## [WORK REQUEST]
From the records below, return every line containing the word "định".

## [INFORMATION]
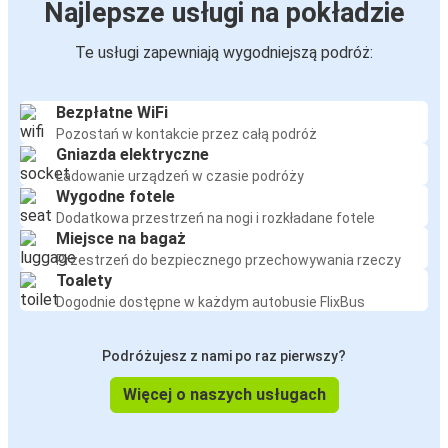
Najlepsze usługi na pokładzie
Te usługi zapewniają wygodniejszą podróż:
Bezpłatne WiFi
Pozostań w kontakcie przez całą podróż
Gniazda elektryczne
Ładowanie urządzeń w czasie podróży
Wygodne fotele
Dodatkowa przestrzeń na nogi i rozkładane fotele
Miejsce na bagaż
Przestrzeń do bezpiecznego przechowywania rzeczy
Toalety
Dogodnie dostępne w każdym autobusie FlixBus
Podróżujesz z nami po raz pierwszy?
Więcej o naszych usługach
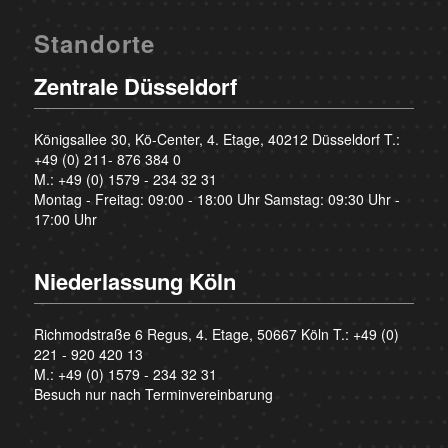
Standorte
Zentrale Düsseldorf
Königsallee 30, Kö-Center, 4. Etage, 40212 Düsseldorf T.:
+49 (0) 211- 876 384 0
M.:
+49 (0) 1579 - 234 32 31
Montag - Freitag: 09:00 - 18:00 Uhr Samstag: 09:30 Uhr -
17:00 Uhr
Niederlassung Köln
Richmodstraße 6 Regus, 4. Etage, 50667 Köln T.:
+49 (0)
221 - 920 420 13
M.:
+49 (0) 1579 - 234 32 31
Besuch nur nach Terminvereinbarung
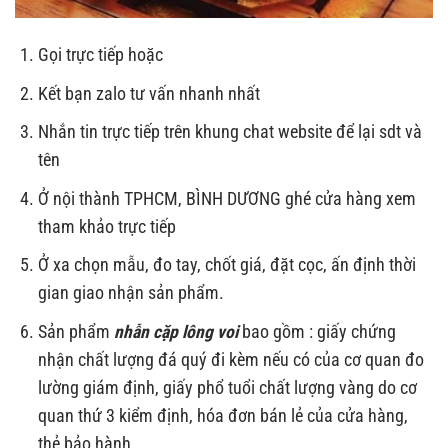
Gọi trực tiếp hoặc
Kết bạn zalo tư vấn nhanh nhất
Nhắn tin trực tiếp trên khung chat website để lại sdt và
tên
Ở nội thành TPHCM, BÌNH DƯƠNG ghé cửa hàng xem
tham khảo trực tiếp
Ở xa chọn mẫu, đo tay, chốt giá, đặt cọc, ấn định thời
gian giao nhận sản phẩm.
Sản phẩm
nhẫn cặp lông voi
bao gồm : giấy chứng
nhận chất lượng đá quý đi kèm nếu có của cơ quan đo
lường giám định, giấy phổ tuổi chất lượng vàng do cơ
quan thứ 3 kiểm định, hóa đơn bán lẻ của cửa hàng,
thẻ bảo hành.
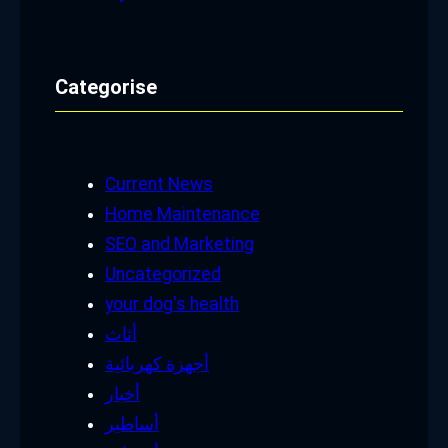
Categorise
Current News
Home Maintenance
SEO and Marketing
Uncategorized
your dog's health
أثاث
أجهزة كهربائية
أخبار
أساطير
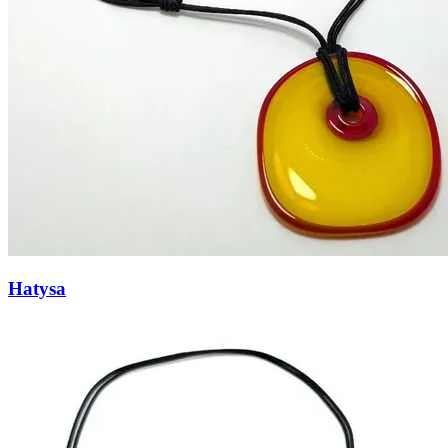
Hatysa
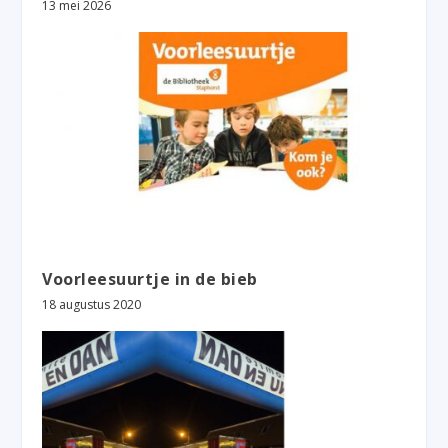
13 mei 2026
Voorleesuurtje in de bieb
18 augustus 2020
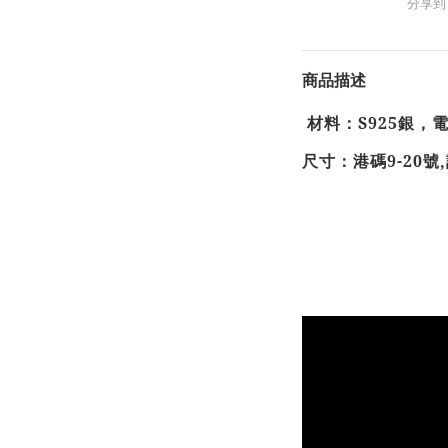
分享到
商品描述
材料：
S925
銀，
尺寸：
港碼
9-20
號
,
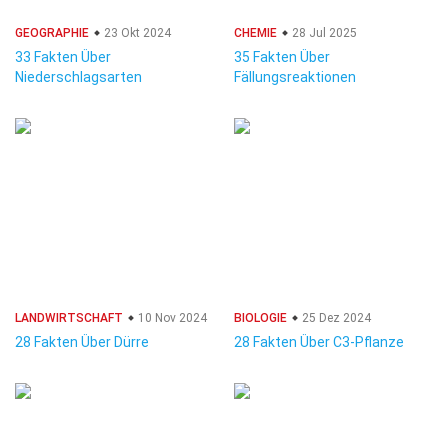
GEOGRAPHIE
23 Okt 2024
CHEMIE
28 Jul 2025
33 Fakten Über
35 Fakten Über
Niederschlagsarten
Fällungsreaktionen
LANDWIRTSCHAFT
10 Nov 2024
BIOLOGIE
25 Dez 2024
28 Fakten Über Dürre
28 Fakten Über C3-Pflanze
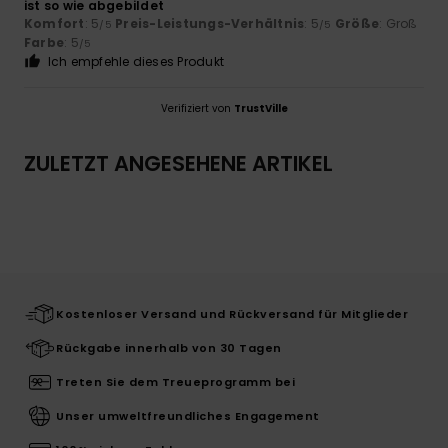
ist so wie abgebildet
Komfort
: 5
Preis-Leistungs-Verhältnis
: 5
Größe
: Groß
/5
/5
Farbe
: 5
/5
Ich empfehle dieses Produkt
Verifiziert von
TrustVille
ZULETZT ANGESEHENE ARTIKEL
Kostenloser Versand und Rückversand für Mitglieder
Rückgabe innerhalb von 30 Tagen
Treten Sie dem Treueprogramm bei
Unser umweltfreundliches Engagement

## [SOLUTION TO THIS EXERCISE]
Ở xa chọn mẫu, đo tay, chốt giá, đặt cọc, ấn định thời
lường giám định, giấy phổ tuổi chất lượng vàng do cơ
quan thứ 3 kiểm định, hóa đơn bán lẻ của cửa hàng,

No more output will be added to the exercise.